タイヤがチョコレートしか食べなくなったのは、体質の変化。それ以外の物を体が受け付けなくなったせいだ
タクシーのタイヤは元々冬場には向いていない。加えてタイヤは、雪に対して恐怖という感情を抱いている
慣れない環境、苦手な物。それらと常に接していなければならないこの季節
元々甘い物しか受け付けなかったタイヤの体は、今、この状況下で一番彼にとって必要な物と判断された食べ物以外、受け付けなくなってしまっていたのだ。
(チョコレートってカロリー高いからな‥)
精神力が大きく影響してくるこの世界で。恐怖で精神を磨り減らしてしまえば消滅しかねない
精神力が足りなくなった分、体力で補おうとした結果が。
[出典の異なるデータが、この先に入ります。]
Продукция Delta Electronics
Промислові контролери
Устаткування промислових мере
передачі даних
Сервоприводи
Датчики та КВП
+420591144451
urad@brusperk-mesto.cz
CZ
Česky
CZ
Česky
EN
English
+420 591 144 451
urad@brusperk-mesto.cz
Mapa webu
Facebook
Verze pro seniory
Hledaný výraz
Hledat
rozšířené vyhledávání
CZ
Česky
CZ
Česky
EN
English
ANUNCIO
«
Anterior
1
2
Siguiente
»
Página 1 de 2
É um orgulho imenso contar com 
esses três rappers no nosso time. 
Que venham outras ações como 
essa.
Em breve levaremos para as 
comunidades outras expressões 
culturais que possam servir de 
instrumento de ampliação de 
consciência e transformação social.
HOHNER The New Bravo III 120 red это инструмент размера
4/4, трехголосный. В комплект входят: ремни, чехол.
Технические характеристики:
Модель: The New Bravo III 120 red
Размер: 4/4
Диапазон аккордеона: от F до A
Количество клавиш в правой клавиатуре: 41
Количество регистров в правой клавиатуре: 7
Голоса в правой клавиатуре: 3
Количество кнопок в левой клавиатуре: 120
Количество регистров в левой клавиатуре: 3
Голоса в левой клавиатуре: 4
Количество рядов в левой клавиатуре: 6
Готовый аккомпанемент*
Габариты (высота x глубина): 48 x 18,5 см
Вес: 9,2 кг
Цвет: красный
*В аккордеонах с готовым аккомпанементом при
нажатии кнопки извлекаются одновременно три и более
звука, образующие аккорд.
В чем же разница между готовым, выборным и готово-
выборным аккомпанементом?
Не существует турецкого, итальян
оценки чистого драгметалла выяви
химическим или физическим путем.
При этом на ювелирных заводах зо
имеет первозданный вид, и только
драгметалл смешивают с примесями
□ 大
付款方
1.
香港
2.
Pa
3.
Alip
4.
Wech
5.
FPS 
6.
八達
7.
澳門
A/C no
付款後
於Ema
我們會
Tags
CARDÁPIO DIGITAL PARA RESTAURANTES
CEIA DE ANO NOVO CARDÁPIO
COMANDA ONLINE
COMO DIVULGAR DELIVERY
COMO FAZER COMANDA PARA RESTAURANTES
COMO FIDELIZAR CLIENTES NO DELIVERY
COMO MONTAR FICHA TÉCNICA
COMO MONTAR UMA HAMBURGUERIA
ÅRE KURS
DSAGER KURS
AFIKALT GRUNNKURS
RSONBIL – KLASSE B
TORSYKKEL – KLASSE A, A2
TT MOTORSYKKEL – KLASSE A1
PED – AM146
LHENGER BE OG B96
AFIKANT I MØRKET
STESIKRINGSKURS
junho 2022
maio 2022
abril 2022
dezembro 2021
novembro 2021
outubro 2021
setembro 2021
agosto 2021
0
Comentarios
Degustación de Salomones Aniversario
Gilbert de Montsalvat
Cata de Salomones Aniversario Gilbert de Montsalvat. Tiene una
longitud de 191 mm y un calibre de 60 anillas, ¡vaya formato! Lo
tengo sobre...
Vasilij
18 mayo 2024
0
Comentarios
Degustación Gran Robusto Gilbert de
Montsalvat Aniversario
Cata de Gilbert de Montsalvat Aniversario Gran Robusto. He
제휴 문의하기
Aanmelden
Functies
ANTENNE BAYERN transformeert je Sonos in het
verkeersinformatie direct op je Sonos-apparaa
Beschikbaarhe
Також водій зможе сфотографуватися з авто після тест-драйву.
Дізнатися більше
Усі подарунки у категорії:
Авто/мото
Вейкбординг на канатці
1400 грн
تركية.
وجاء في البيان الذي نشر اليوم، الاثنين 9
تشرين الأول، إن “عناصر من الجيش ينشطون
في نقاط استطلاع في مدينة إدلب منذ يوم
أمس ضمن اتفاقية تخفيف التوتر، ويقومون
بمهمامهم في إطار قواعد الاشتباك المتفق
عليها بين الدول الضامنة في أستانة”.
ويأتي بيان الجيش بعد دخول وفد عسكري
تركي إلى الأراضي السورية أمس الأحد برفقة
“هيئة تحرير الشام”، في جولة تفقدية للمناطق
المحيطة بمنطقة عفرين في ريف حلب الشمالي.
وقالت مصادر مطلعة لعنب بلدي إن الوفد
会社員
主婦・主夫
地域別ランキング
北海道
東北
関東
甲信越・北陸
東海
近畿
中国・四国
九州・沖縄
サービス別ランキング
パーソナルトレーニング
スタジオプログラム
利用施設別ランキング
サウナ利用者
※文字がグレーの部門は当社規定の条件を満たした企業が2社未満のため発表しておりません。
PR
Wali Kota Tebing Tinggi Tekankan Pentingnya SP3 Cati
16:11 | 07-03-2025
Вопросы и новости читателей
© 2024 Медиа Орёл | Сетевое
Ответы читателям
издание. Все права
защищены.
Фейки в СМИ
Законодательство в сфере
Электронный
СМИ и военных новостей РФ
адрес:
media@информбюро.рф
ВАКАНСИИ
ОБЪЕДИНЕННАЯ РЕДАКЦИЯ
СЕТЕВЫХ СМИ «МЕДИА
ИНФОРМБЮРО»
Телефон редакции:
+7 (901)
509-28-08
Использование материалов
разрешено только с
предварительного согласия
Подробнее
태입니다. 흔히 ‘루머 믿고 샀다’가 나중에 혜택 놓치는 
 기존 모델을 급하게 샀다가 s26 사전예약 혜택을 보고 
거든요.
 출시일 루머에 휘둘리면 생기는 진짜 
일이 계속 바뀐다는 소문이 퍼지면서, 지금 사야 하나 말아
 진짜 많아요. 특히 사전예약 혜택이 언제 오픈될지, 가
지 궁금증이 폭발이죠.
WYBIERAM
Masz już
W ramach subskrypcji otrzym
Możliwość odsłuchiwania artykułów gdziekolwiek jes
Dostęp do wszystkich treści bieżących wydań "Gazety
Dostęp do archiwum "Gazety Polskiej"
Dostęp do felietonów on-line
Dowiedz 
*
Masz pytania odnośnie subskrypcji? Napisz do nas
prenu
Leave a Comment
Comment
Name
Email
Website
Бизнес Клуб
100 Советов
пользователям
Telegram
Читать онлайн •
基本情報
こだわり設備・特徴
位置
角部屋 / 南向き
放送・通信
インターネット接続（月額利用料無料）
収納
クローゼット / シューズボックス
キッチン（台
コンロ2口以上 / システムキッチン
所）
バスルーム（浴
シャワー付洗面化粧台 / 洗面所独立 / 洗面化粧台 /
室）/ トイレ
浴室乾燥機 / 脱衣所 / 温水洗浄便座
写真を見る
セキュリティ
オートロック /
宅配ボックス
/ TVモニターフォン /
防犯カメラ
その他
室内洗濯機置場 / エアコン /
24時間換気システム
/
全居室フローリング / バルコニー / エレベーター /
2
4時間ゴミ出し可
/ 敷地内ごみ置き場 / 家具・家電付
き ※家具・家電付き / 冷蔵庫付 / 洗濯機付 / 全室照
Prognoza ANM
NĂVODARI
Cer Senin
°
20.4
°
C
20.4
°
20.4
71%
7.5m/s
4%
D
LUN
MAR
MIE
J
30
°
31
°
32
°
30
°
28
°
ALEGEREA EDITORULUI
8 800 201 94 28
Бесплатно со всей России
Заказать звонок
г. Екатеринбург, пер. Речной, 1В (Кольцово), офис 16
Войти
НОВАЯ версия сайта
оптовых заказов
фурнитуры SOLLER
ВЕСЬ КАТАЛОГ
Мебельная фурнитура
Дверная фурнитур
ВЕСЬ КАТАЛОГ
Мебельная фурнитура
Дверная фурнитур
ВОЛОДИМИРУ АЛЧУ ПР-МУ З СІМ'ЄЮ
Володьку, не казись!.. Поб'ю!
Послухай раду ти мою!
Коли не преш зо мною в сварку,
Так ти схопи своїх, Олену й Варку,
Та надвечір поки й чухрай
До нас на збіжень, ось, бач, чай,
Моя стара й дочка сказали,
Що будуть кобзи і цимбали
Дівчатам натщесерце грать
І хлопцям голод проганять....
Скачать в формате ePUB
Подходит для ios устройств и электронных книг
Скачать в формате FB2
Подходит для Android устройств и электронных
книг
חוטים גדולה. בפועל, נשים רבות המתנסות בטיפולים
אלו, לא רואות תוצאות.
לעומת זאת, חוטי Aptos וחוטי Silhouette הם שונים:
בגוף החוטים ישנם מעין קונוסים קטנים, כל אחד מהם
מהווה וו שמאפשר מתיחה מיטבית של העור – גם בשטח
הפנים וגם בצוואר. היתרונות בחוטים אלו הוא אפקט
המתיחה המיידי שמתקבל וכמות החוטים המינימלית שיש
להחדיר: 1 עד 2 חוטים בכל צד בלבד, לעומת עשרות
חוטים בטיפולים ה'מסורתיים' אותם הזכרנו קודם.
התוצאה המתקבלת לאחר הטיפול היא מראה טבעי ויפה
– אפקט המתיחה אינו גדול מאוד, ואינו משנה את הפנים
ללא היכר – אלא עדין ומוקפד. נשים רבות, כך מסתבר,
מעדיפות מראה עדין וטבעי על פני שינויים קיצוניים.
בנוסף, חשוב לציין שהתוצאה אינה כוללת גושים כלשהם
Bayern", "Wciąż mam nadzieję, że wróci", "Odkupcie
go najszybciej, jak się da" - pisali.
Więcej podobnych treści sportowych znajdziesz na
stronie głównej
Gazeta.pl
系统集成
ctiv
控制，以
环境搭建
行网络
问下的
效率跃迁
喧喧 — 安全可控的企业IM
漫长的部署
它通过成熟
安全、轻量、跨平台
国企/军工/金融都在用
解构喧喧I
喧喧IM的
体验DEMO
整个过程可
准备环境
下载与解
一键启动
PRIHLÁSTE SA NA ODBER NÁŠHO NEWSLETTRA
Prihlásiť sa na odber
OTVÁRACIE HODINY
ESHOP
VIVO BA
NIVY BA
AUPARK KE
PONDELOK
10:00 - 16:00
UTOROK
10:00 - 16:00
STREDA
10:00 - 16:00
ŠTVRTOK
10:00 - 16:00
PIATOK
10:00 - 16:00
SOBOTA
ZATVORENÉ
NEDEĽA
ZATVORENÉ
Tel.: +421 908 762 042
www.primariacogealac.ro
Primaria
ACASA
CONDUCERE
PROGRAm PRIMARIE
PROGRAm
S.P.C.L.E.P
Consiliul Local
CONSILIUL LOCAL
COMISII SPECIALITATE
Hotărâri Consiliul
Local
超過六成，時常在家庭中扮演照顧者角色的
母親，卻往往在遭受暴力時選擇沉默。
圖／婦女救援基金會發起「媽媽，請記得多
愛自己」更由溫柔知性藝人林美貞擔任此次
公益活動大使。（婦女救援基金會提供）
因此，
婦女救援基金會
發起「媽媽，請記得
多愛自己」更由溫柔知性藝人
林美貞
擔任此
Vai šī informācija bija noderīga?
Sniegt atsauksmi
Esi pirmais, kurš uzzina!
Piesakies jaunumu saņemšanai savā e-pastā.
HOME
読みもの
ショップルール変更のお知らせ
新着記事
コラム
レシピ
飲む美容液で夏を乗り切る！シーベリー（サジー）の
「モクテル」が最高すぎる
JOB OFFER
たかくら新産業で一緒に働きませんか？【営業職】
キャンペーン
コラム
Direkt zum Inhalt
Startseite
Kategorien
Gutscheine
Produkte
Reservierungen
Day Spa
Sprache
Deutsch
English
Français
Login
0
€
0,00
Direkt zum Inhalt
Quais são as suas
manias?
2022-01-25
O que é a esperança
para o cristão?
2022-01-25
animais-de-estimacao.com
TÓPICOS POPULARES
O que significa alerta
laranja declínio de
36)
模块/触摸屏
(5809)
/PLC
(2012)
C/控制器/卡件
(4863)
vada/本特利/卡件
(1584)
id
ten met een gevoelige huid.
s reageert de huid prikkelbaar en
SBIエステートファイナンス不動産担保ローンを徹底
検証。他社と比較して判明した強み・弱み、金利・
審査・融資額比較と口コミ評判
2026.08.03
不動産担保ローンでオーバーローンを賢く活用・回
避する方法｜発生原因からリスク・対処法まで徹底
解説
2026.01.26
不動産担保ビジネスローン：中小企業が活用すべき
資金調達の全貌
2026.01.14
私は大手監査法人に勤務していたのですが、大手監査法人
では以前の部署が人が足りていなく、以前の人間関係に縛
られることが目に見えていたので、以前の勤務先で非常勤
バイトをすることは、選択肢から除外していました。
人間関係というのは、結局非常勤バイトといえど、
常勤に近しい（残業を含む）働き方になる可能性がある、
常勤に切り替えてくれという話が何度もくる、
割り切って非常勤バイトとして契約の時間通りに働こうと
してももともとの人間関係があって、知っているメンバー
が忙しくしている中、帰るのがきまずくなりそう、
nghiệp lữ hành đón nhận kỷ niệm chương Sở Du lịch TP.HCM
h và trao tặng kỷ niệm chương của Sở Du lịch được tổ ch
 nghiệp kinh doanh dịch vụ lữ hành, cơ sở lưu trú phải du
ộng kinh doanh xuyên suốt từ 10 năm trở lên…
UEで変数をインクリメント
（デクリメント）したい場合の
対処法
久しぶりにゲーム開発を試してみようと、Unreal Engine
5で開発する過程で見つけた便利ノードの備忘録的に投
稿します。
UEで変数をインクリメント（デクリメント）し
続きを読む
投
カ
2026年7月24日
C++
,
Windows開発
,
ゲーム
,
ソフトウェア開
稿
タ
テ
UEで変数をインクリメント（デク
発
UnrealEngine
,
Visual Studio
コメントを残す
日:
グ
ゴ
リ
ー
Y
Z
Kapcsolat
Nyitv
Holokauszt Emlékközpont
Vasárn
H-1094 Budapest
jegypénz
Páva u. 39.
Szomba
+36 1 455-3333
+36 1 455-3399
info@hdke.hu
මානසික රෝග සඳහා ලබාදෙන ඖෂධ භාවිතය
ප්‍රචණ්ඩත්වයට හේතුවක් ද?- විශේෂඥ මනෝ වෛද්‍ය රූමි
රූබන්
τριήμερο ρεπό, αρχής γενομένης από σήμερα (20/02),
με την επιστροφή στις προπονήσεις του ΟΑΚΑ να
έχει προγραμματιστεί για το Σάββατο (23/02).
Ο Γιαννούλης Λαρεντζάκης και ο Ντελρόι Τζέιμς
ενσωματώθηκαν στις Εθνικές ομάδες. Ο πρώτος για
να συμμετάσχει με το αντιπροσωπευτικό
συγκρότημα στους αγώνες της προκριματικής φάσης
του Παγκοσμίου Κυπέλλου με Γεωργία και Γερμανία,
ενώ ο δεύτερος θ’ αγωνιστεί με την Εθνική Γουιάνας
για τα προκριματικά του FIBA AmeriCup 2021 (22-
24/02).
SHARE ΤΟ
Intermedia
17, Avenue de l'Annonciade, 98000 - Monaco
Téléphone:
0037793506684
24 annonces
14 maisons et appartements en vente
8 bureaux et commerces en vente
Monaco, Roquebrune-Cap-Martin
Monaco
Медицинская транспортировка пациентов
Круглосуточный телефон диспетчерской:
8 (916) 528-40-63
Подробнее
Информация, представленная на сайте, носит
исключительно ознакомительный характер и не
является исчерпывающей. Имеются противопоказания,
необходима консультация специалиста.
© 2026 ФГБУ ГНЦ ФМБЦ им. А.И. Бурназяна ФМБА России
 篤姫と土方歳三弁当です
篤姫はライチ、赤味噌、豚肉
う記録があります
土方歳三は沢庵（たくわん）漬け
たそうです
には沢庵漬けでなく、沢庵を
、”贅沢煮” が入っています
彼の体質変化の原因なのだろう
「なぁタクシー」
「何だ?」
「‥タイヤの奴は、お前が思ってるよりも。ずっとずっと弱い存在だ。大事にしてやれよ」
「今更なんだよ。そんな事、言われなくても分かってるって」
「いや、只。何となくさ」
と、ミラーマンは誤魔化す様に笑うと紅茶の入ったカップに手をかけ。それを、こくんと一口飲み込んだ
(お前が本当にアイツを大事に思うなら、早く気付いてやるんだな‥)
言葉にならなかったその声は、紅茶と一緒に、彼の中へと消えていった。